His mother just looked at him, and after a long moment he elaborated: “Every girlfriend I’ve had—”
“Some of them were older than you, boy, and not girls.”
“Every womanfriend I’ve had—”
“No, never mind; that sounds idiotic.”
“Every female chum I’ve had liked my money far more than they liked me.” A little more would be tolerable, probably; somewhat more he could live with. How
unfortunate it was never a contest. It was always far more. Far more. Faaaaar more. And yes, he could hear the chorus of poor baby! in his head, thank you very much. They all sounded like the fiercely loving woman sitting in front of him. His self-pity, he often thought, was matched only by his self-loathing.
(He would never say such a thing to his mother. Also on the list of things he would never say to his mother: The ones who didn’t care about his money liked him for his cock, and only his cock. And unlike the women interested in his checkbook, the ones who liked his cock were up front about it. On the whole, he preferred the latter.)
“All right,” his mother was saying, “you haven’t found the right female chum yet; it happens. It doesn’t mean you won’t fall in love tomorrow.” And never in a hundred years would Blake point out his mother’s hopeful-yet-defeated tone to her. She had given up on herself, yes. But never on him.
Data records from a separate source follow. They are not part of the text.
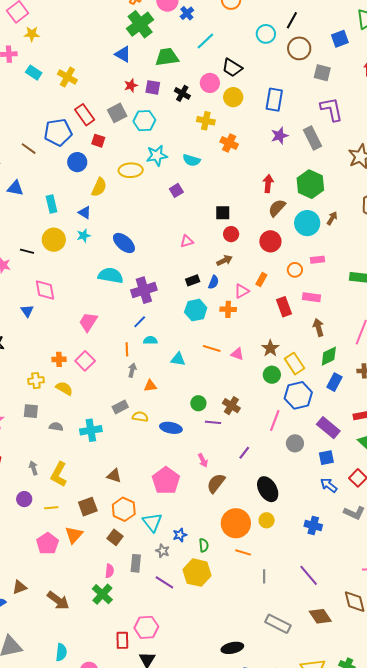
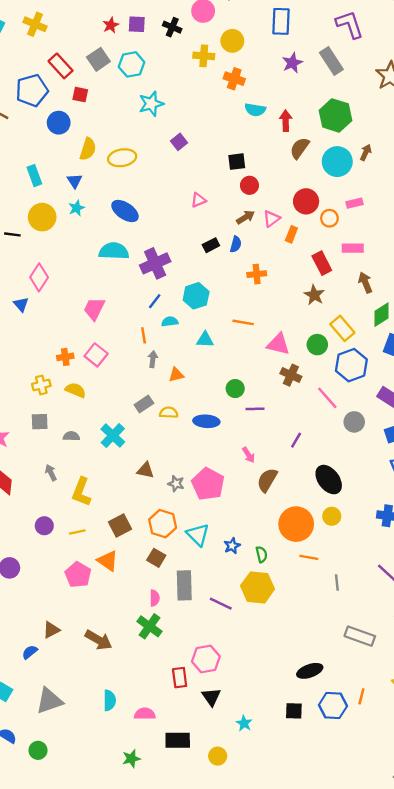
yellow circle: (233, 97) -> (232, 41), moved
cyan semicircle: (191, 160) -> (255, 110), moved
yellow ellipse: (131, 170) -> (122, 158), moved
blue triangle: (85, 213) -> (75, 181), turned 32
red circle: (270, 241) -> (306, 201), moved
pink diamond: (45, 290) -> (39, 277), turned 50
pink triangle: (242, 291) -> (272, 219), moved
cyan hexagon: (196, 310) -> (196, 296), moved
brown star: (270, 348) -> (314, 295), moved
pink triangle: (237, 354) -> (278, 344), moved, size x1.5
brown cross: (231, 406) -> (291, 375), moved
pink line: (275, 420) -> (327, 398), turned -55
cyan cross: (91, 430) -> (113, 436), turned -30
gray arrow: (33, 468) -> (51, 473), moved
brown triangle: (114, 476) -> (145, 470), moved
orange triangle: (74, 535) -> (108, 561), turned -30
gray star: (163, 551) -> (176, 484), moved
gray rectangle: (136, 563) -> (184, 585), size x1.4

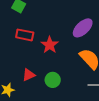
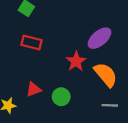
red star: (50, 45) -> (76, 61), moved

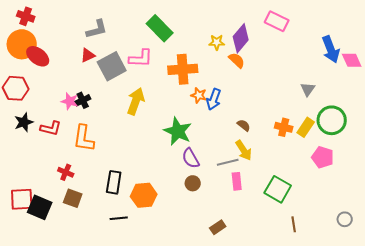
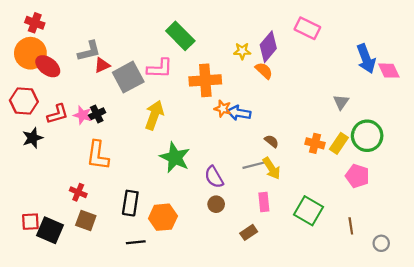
gray L-shape: (97, 29) -> (89, 51), moved
blue arrow: (214, 99) -> (239, 113), turned 80
red L-shape: (51, 128) -> (58, 114), moved, turned -30
green star: (178, 131) -> (175, 157), moved
gray line: (228, 162) -> (254, 165), moved
red square: (22, 199) -> (30, 222), size x0.7
brown line: (294, 224) -> (351, 226), moved
brown rectangle: (218, 227) -> (249, 232), moved

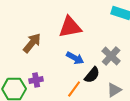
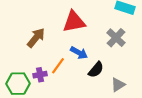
gray cross: (111, 56) -> (116, 38), moved
orange line: (74, 89) -> (58, 66), moved

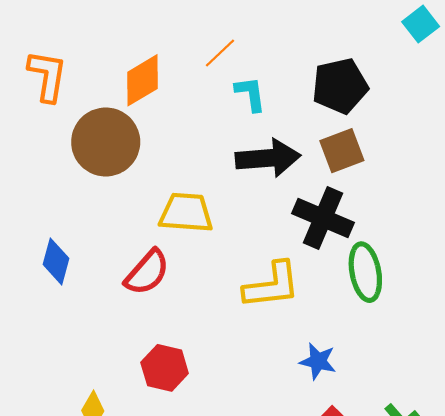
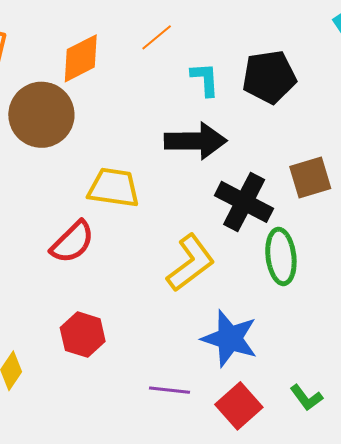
cyan L-shape: (250, 94) -> (205, 79), moved
brown square: (342, 151) -> (310, 178), moved
yellow L-shape: (272, 285) -> (191, 263), turned -34
blue star: (318, 361) -> (230, 338), size x1.6

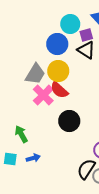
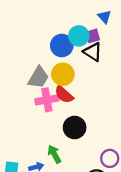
cyan circle: (70, 24) -> (79, 36), moved
pink cross: (43, 95) -> (47, 100), turned 35
green arrow: (21, 134) -> (54, 154), moved

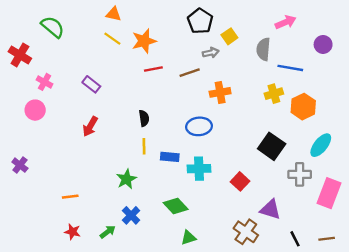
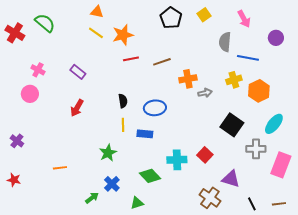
pink arrow: (286, 22) -> (244, 19), turned 84
yellow square: (229, 36) -> (204, 15), moved
gray arrow: (211, 53) -> (205, 93), moved
red cross: (20, 55) -> (15, 33), moved
blue ellipse: (199, 126) -> (155, 108), moved
cyan cross: (199, 169) -> (177, 160), moved
red star: (73, 232) -> (14, 180), moved
green triangle: (188, 238) -> (137, 203), moved

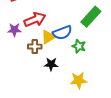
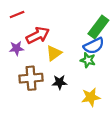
blue semicircle: (62, 33) -> (94, 46), moved
brown cross: (35, 47) -> (31, 78), moved, size x1.5

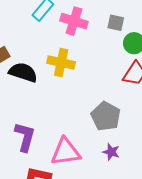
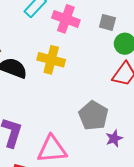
purple star: (111, 152) -> (114, 138), moved, turned 30

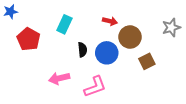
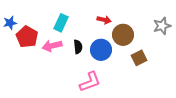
blue star: (11, 12) -> (10, 23), moved
pink arrow: (59, 78) -> (52, 46), moved

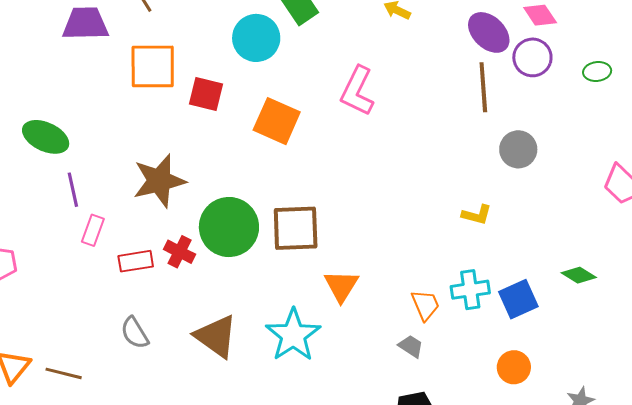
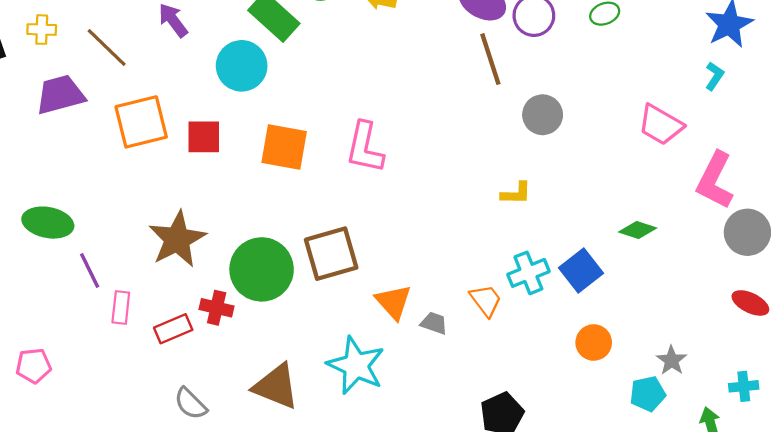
pink L-shape: (357, 91) -> (365, 147), moved
gray trapezoid: (411, 346) -> (434, 323), moved

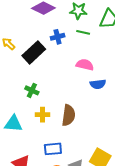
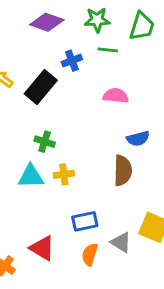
blue semicircle: (98, 84) -> (138, 139), moved
brown semicircle: (69, 115) -> (123, 170), moved
cyan triangle: (13, 124) -> (31, 176), moved

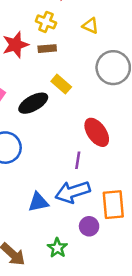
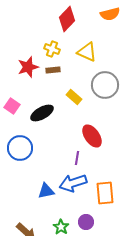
yellow triangle: (90, 26) -> (87, 52), size x1.5
yellow rectangle: (61, 84) -> (74, 97), moved
purple circle: (89, 226) -> (86, 222), moved

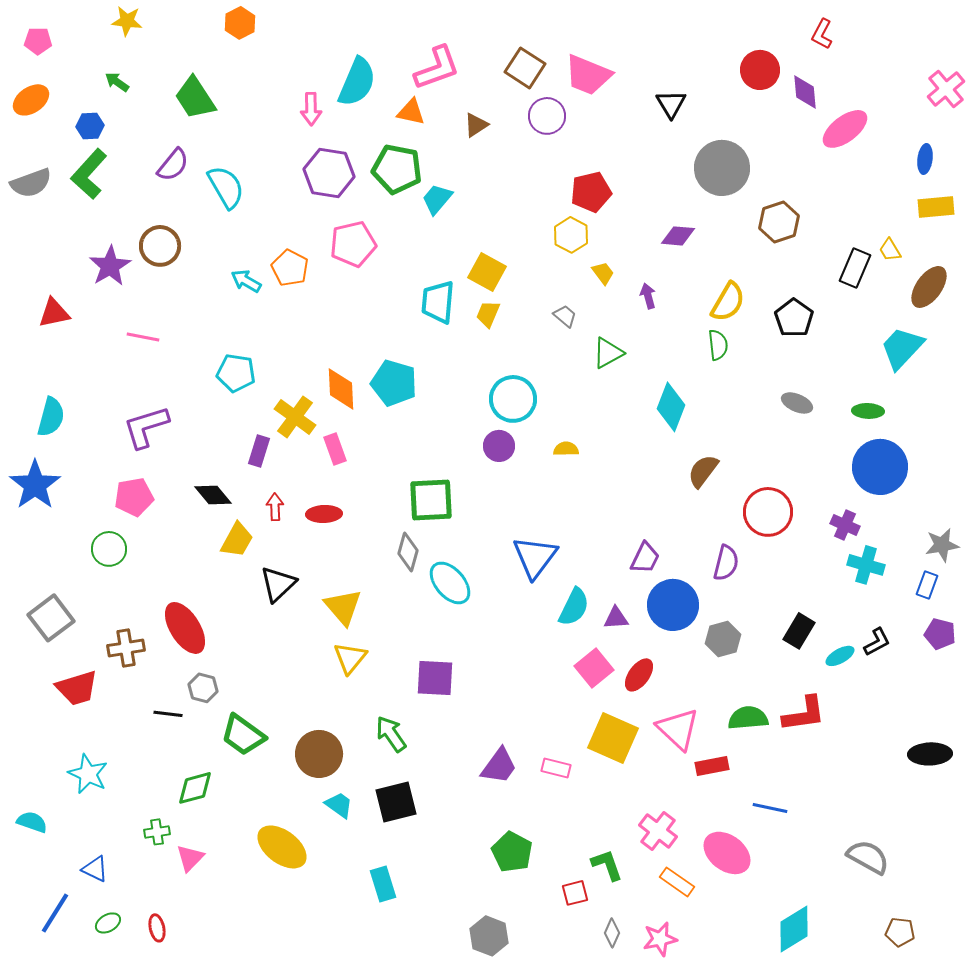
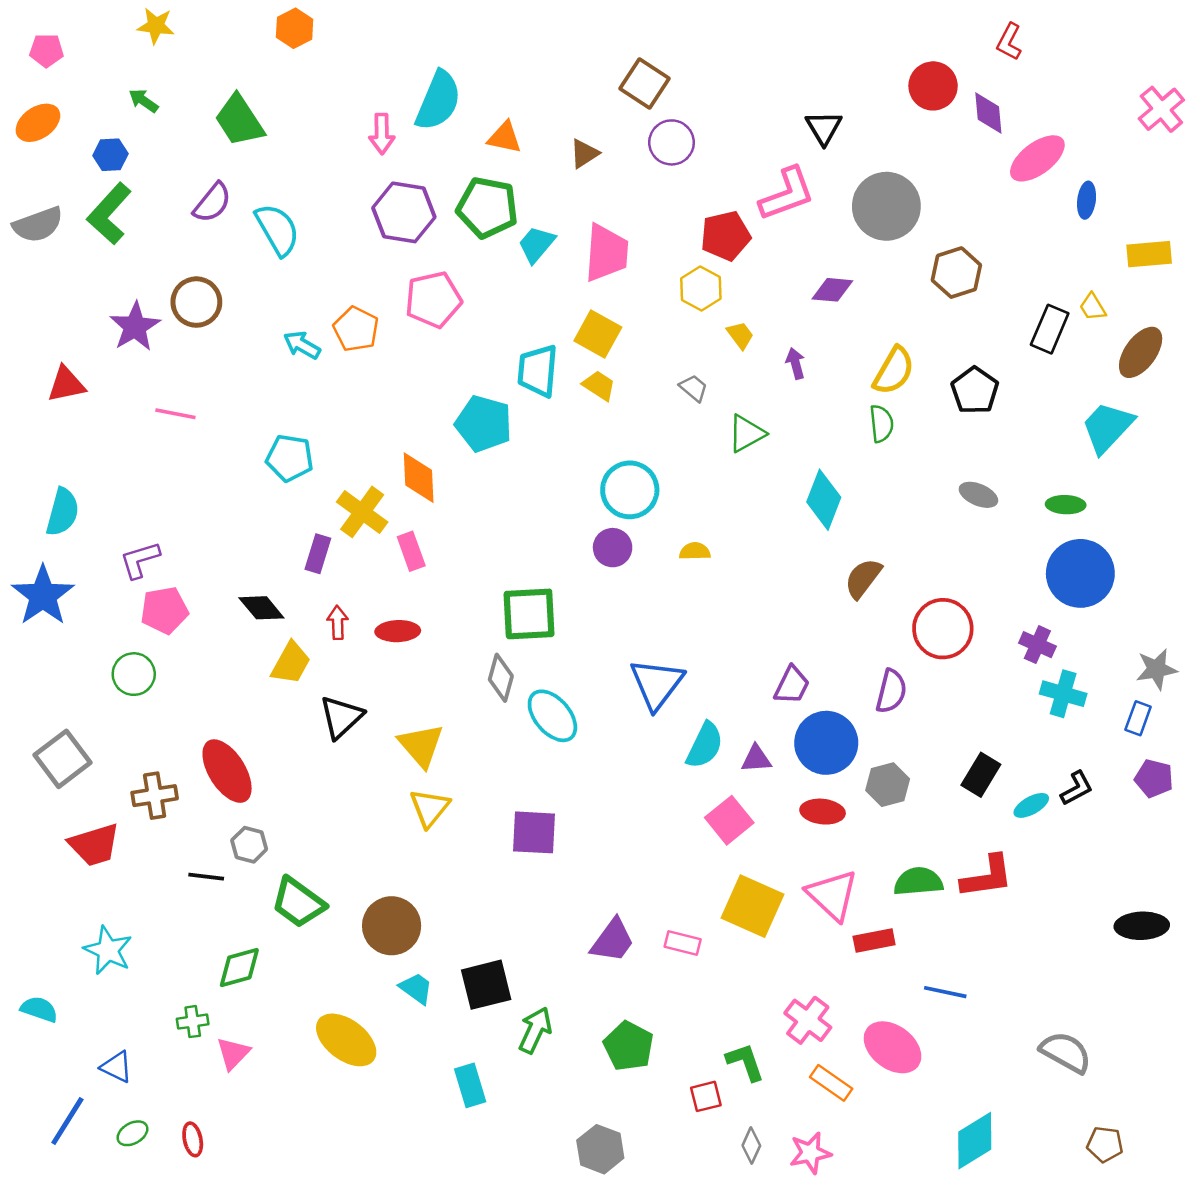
pink L-shape: (437, 68) -> (787, 194), moved
pink trapezoid: (588, 75) -> (606, 253), moved, turned -108
blue ellipse: (925, 159) -> (1087, 200), moved
yellow trapezoid: (488, 314) -> (599, 386), turned 100
cyan pentagon: (394, 383) -> (484, 424), moved
purple L-shape: (146, 427) -> (140, 560), moved, size x0.7
red ellipse: (639, 675) -> (823, 812), moved, turned 60
green arrow: (391, 734) -> (535, 1030), moved, turned 60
Never on his brother.
“Love is an illusion fostered by the greeting card industry.”
His mother opened her mouth. Closed her mouth. Shrugged. “I can’t think that’s true,” she said at last. “It’s too sad. And someone your age definitely shouldn’t think it’s true.”
He would never point out she hadn’t found The One, either. In the beginning, she was living on tips and finding out about the world. Then she’d gotten pregnant, and the following years had been spent finding out what the world thought of single mothers.
Then, of course, their father’s wealth. From Burger King to Trattoria Reggiano in one day, thanks to their absent father’s determination to re-create the erotic food scene from the 9½ Weeks remake (he had choked to death on a kiwi).
And in all that time, Blake’s mother had dated here and there, and apparently having twins wasn’t nearly the baggage for a rich cocktail waitress as it was for a poor one (she still waited tables one night a month to “keep my toe in the cesspool of humanity”). But the men all left eventually, or she left them, and Blake knew why, because it was the same reason he hadn’t settled down: two Tarbells would never settle. The third Tarbell had structured his entire love life around settling. And see how that turned out.